## Input for this task
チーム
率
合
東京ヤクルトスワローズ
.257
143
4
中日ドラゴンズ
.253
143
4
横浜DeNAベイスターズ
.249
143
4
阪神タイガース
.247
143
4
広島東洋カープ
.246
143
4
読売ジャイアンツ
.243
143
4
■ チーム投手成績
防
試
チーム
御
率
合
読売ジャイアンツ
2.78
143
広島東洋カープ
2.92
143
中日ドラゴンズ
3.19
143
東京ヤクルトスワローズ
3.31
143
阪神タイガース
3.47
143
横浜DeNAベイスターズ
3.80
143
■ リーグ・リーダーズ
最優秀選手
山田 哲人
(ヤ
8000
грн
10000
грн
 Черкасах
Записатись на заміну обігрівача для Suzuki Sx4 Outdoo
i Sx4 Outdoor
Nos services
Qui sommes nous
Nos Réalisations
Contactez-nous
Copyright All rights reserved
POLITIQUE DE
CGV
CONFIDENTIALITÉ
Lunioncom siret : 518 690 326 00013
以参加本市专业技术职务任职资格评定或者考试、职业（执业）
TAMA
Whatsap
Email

--

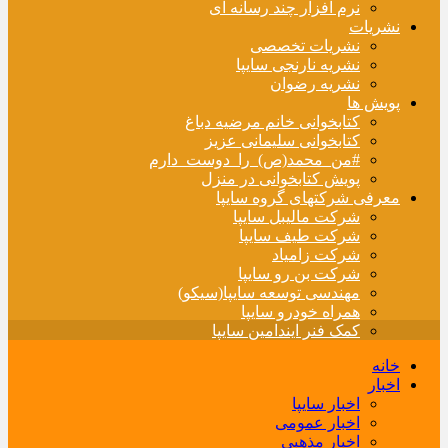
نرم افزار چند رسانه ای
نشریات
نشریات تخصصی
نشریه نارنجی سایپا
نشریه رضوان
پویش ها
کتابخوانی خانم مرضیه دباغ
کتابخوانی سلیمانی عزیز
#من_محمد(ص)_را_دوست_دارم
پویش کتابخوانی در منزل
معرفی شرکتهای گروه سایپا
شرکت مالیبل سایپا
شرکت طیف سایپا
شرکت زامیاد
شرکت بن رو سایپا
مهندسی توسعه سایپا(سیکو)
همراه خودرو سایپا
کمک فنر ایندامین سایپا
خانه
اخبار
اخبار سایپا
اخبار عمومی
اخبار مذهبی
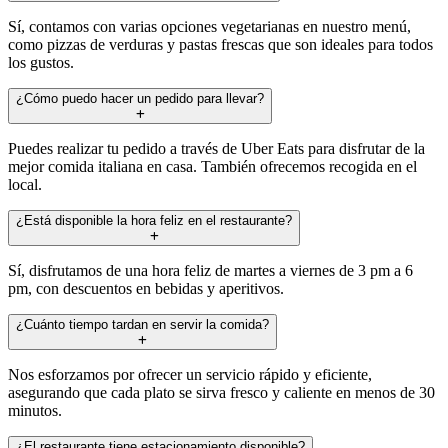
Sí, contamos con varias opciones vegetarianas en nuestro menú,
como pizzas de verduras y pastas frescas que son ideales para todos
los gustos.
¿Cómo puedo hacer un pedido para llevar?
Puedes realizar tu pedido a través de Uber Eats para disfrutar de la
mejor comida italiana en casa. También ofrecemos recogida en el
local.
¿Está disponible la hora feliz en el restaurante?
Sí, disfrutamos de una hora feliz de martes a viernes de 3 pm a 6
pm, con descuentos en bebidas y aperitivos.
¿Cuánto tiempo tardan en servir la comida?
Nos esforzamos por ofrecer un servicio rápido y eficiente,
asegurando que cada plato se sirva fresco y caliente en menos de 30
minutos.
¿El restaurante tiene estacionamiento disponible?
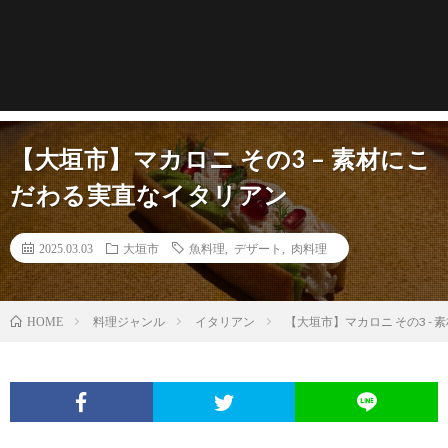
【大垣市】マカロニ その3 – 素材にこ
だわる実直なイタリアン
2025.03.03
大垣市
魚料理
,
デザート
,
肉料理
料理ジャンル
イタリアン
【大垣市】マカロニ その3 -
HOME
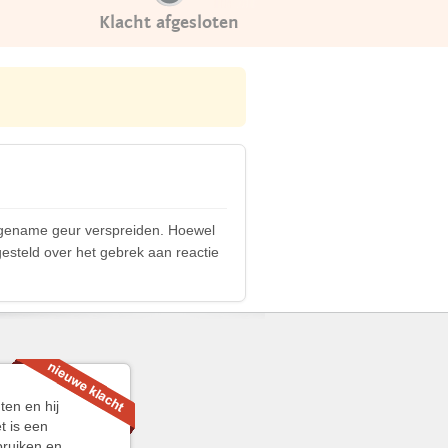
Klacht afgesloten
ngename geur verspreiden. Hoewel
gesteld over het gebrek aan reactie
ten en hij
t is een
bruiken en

## Your instructions
Return each line among the entries that holds the word "restaurante".

## Task response
¿Está disponible la hora feliz en el restaurante?
¿El restaurante tiene estacionamiento disponible?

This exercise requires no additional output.